Top of MATERIAL SHOWN
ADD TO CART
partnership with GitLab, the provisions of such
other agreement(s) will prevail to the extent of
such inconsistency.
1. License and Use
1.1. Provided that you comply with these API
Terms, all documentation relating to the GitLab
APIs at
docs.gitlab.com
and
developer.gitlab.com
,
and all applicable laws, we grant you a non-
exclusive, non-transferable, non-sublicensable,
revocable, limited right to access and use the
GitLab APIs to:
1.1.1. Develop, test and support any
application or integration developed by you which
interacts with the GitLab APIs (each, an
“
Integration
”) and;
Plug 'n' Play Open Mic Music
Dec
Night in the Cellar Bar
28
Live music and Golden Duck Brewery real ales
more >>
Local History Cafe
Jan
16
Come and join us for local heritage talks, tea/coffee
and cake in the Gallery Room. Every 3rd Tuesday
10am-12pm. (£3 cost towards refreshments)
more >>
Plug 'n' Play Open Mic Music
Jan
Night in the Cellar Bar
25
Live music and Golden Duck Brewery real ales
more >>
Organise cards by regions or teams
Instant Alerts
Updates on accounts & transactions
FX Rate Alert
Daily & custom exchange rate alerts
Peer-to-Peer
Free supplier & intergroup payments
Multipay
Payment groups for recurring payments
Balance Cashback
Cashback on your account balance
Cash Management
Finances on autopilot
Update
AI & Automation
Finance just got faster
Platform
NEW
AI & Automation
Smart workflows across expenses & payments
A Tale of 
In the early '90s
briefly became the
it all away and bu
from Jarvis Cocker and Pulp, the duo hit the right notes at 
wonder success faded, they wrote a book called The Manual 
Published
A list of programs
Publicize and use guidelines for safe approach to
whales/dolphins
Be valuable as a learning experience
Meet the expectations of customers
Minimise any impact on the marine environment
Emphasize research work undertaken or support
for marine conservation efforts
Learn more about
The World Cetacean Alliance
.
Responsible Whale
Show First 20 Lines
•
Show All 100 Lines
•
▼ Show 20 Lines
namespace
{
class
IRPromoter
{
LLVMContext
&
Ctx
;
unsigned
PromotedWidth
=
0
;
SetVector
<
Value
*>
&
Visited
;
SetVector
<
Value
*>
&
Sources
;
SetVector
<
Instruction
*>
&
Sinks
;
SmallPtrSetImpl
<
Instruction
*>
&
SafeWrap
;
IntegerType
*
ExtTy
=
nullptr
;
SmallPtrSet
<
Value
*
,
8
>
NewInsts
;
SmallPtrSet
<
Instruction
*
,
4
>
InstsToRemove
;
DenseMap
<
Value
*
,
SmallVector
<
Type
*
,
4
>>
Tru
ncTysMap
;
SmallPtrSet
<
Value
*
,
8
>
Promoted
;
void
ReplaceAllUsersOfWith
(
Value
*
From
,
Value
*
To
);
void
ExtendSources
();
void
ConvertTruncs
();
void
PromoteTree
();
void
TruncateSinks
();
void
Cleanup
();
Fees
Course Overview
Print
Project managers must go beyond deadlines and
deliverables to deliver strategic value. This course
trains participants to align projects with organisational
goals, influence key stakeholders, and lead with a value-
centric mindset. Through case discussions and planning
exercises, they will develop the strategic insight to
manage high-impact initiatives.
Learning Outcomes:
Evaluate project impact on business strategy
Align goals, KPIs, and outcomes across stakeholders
Bottom of MATERIAL SHOWN
(WHAT THIS TASK INVOLVES):
Search the data for "Organise cards by regions or teams". Beginning with that line, set down every line through the last exactly.

(OUTPUT BELOW):
Organise cards by regions or teams
Instant Alerts
Updates on accounts & transactions
FX Rate Alert
Daily & custom exchange rate alerts
Peer-to-Peer
Free supplier & intergroup payments
Multipay
Payment groups for recurring payments
Balance Cashback
Cashback on your account balance
Cash Management
Finances on autopilot
Update
AI & Automation
Finance just got faster
Platform
NEW
AI & Automation
Smart workflows across expenses & payments
A Tale of 
In the early '90s
briefly became the
it all away and bu
from Jarvis Cocker and Pulp, the duo hit the right notes at 
wonder success faded, they wrote a book called The Manual 
Published
A list of programs
Publicize and use guidelines for safe approach to
whales/dolphins
Be valuable as a learning experience
Meet the expectations of customers
Minimise any impact on the marine environment
Emphasize research work undertaken or support
for marine conservation efforts
Learn more about
The World Cetacean Alliance
.
Responsible Whale
Show First 20 Lines
•
Show All 100 Lines
•
▼ Show 20 Lines
namespace
{
class
IRPromoter
{
LLVMContext
&
Ctx
;
unsigned
PromotedWidth
=
0
;
SetVector
<
Value
*>
&
Visited
;
SetVector
<
Value
*>
&
Sources
;
SetVector
<
Instruction
*>
&
Sinks
;
SmallPtrSetImpl
<
Instruction
*>
&
SafeWrap
;
IntegerType
*
ExtTy
=
nullptr
;
SmallPtrSet
<
Value
*
,
8
>
NewInsts
;
SmallPtrSet
<
Instruction
*
,
4
>
InstsToRemove
;
DenseMap
<
Value
*
,
SmallVector
<
Type
*
,
4
>>
Tru
ncTysMap
;
SmallPtrSet
<
Value
*
,
8
>
Promoted
;
void
ReplaceAllUsersOfWith
(
Value
*
From
,
Value
*
To
);
void
ExtendSources
();
void
ConvertTruncs
();
void
PromoteTree
();
void
TruncateSinks
();
void
Cleanup
();
Fees
Course Overview
Print
Project managers must go beyond deadlines and
deliverables to deliver strategic value. This course
trains participants to align projects with organisational
goals, influence key stakeholders, and lead with a value-
centric mindset. Through case discussions and planning
exercises, they will develop the strategic insight to
manage high-impact initiatives.
Learning Outcomes:
Evaluate project impact on business strategy
Align goals, KPIs, and outcomes across stakeholders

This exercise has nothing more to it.